Still, whatever she was doing seemed to be working: Bryony screamed in pain, letting go of Aspen and recoiling back on herself. Emory couldn’t tell if it was Bryony’s screams or the demon’s, couldn’t tell if she was hurting Bryony more than the hellwraith possessing her.
But Emory couldn’t stop. In truth, she wasn’t sure she wanted to stop.
It was as if finally allowing herself to plunge into her magic after days of only dipping her toe in it had opened up a chasm inside her.
She remembered how power tasted, how good it made her feel.
That unbearable pressure in her veins was gone.
The ghosts around her faded from view until all there was was her and her magic and this thing inside Bryony whose attention was wholly on her now.
Recognition flashed white-hot in those unnatural eyes, like they were suddenly ablaze with luminous flames.
“Tidecaller,” Bryony said in that deep voice that didn’t belong to her, a certain hunger in it.
Like whatever possessed her wanted Emory’s power, like it craved this silver surge that was threatening to consume her.
Because that was silver dancing along her veins, heralding her inevitable Collapsing.
And yet… Emory didn’t feel like she was burning out at all.
She caught the fear in Romie’s eyes as she watched her glowing silver.
And though she could hear her friend begging her to stop, to let go of the magic, Emory could not.
She had the sudden thought of reaching for Romie’s Dreamer magic and using it to will Bryony to wake, to pull herself from the astral plane that was also the sleepscape.
Her veins rippled silver with the effort, but still there was no sudden blast of silver, no feeling that she was teetering on an edge about to drop into the vast unknown of her Collapsing.

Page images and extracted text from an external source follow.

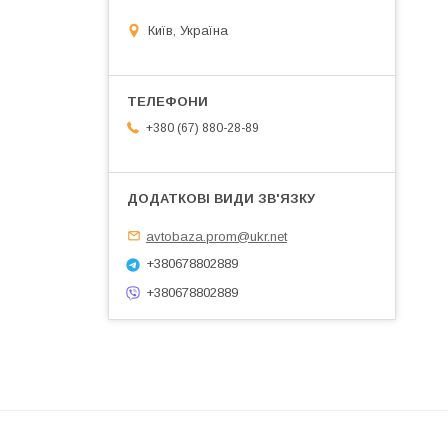
Київ, Україна
+380 (67) 880-28-89
avtobaza.prom@ukr.net
+380678802889
+380678802889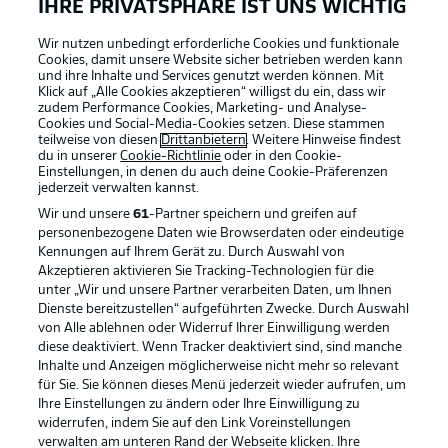
IHRE PRIVATSPHÄRE IST UNS WICHTIG
Wir nutzen unbedingt erforderliche Cookies und funktionale
Cookies, damit unsere Website sicher betrieben werden kann
und ihre Inhalte und Services genutzt werden können. Mit
Klick auf „Alle Cookies akzeptieren“ willigst du ein, dass wir
zudem Performance Cookies, Marketing- und Analyse-
Cookies und Social-Media-Cookies setzen. Diese stammen
teilweise von diesen
Drittanbietern
. Weitere Hinweise findest
du in unserer
Cookie-Richtlinie
oder in den Cookie-
Einstellungen, in denen du auch deine Cookie-Präferenzen
jederzeit
verwalten kannst.
Wir und unsere
61
-Partner speichern und greifen auf
personenbezogene Daten wie Browserdaten oder eindeutige
Kennungen auf Ihrem Gerät zu. Durch Auswahl von
Akzeptieren aktivieren Sie Tracking-Technologien für die
unter „Wir und unsere Partner verarbeiten Daten, um Ihnen
Dienste bereitzustellen“ aufgeführten Zwecke. Durch Auswahl
Rechtliche Hinweise
Voreinstellungen verwalten
von Alle ablehnen oder Widerruf Ihrer Einwilligung werden
diese deaktiviert. Wenn Tracker deaktiviert sind, sind manche
Datenschutz
Nutzungsbedingungen
Inhalte und Anzeigen möglicherweise nicht mehr so relevant
Broadcaster
Kontakt
für Sie. Sie können dieses Menü jederzeit wieder aufrufen, um
Ihre Einstellungen zu ändern oder Ihre Einwilligung zu
Jobs
Impressum
widerrufen, indem Sie auf den Link Voreinstellungen
verwalten am unteren Rand der Webseite klicken. Ihre
Partner
Spieler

She should have Collapsed, just as she should have back in the sleepscape. She was right there, exhibiting all the signs, diving too deep into her power, and yet she still wasn’t erupting the way Eclipse-born should.
Emory leaned into it, fearless and free.
She could sense the ley line crackling beneath her, energy that was begging to be used.
It vibrated through her, making her blood sing, and she couldn’t help but revel at the power that flowed from her and through her, this incredible, heady rush it brought, as the black slowly receded from Bryony’s eyes.
Emory smiled at the demon. He was no match for her with all this power at her fingertips.
Mediocre no more. Now she was limitless.